木村草太・首都大学東京教授(撮影:菊池くらげ)

 憲法学者の木村草太・首都大学東京教授も、集団的自衛権の限定行使容認は違憲と主張する。その論拠は以下の通りだ。

 「日本国憲法には、軍事権に関する規定がカテゴリカルに削除されている。日本の主権者は、日本政府に軍事権を受託していないので、日本政府は軍事権を行使できない」

 このため「自衛隊は、行政権の一種として分類できる防衛行政や、災害対策行政と、外交権の一種として分類できる外国の治安維持協力や復興支援としてのPKO(平和維持活動)のみをしてきた」

 「2015年安保法制による限定的集団的自衛権の容認については、防衛行政や外交協力として正当化することはできないので、違憲と評価せざるを得ない」

集団的自衛権は「他衛権」

 木村氏は、集団的自衛権は「自衛権」ではなく「他衛権」だともいう。その根拠は「国際司法裁判所が『ニカラグア事件』*をめぐって1986年に下した判決から明らか。この判決は、集団的自衛権を行使するためには、守られる側(この場合はエルサルバドル、ホンジュラス、コスタリカの政府)からの要請が必要であると指摘した」

*:米レーガン政権と、ニカラグアの親社会主義サンディニスタ革命政権が対立。米国は、ニカラグアの空港・石油施設への攻撃、反政府勢力コントラへの軍事援助などを実施。一方、ニカラグアはホンジュラス、コスタリカに軍事侵入するなどした。ニカラグアは米国の行為を違法として国際司法裁判所に提訴。米国は、ニカラグアがエルサルバドルの反政府勢力を軍事的に支援したこと、および、ホンジュラス、コスタリカに軍事攻撃を行ったことに対して、集団的自衛権を行使したと主張した。

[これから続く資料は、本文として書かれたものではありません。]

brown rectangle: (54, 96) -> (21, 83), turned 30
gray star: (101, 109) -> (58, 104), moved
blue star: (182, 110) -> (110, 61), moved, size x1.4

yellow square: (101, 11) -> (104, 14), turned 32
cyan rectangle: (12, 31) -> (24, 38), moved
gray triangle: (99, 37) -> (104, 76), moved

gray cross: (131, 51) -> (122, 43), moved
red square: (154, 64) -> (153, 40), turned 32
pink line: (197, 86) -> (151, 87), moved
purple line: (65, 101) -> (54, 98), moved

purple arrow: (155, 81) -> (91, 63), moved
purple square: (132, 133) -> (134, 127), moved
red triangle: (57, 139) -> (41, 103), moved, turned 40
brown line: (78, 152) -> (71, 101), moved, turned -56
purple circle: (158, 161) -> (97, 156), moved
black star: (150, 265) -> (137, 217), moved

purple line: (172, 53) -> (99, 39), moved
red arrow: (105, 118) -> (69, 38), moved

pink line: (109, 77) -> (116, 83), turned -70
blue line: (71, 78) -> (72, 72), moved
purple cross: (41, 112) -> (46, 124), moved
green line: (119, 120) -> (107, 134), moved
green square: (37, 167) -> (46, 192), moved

 「自衛権は、行使するか否かを自国の判断で決めるものであるべき。『要請が必要』ならば、行使するか否かを判断するのは被害国、すなわち他国。自衛権の行使について他国が判断するというのはおかしいでしょう。従って、集団的自衛権は他衛権であると考えるべき」*(木村氏)

*:この見方に対する反論もある。軍事アナリストの小川和久氏は著書『日本人が知らない集団的自衛権』の中で「(集団的自衛権は)自国の安全を同盟国などの軍事力を使って守る権利」「(集団的自衛権の行使は)自国を含む集団全体を、集団をあげて守る」取り組みと指摘する

 民進党と希望の党が統一会派をめぐる協議(結局、打ち切りとなった)の過程で作成された合意文書からも、集団的自衛権の限定行使を許容することに反対する声が強いことが伺われる。

 同文書に「現行の安保法制については、現憲法の平和主義を尊重し、『専守防衛を堅持する』との原則に基づき、違憲と指摘される部分を削除することを含め、必要な見直しを行う」とある。安保法制のどの部分が「違憲と指摘される」のか明記してはいないが、同法制が成立するまでの議論の過程を考えれば、集団的自衛権の限定行使を許容していることであると考えて差し支えないだろう。

安倍案が抱える課題

 以上をふまえて、安倍案が抱える課題を整理する。自衛隊の存在を9条に明記すれば、「自衛隊」を憲法上の存在とすることはできる。だが、以下の3つの課題が残る。

 まず、9条2項が有効なので、「自衛隊」と「戦力」との不明瞭な関係が解消しない。神学論争の根を断つことはできない。

 第2に、行使できる自衛権の範囲について答えが出ない。「自衛隊」が武力行使できるのはいかなる状況なのか。「集団的自衛権」をめぐる論争が続くことになる。

 第3に安倍案は、国連が主導する集団安全保障への参加やPKO(平和維持活動)などについて、日本の姿勢を示すことができない。この点については、後の回で取り上げる。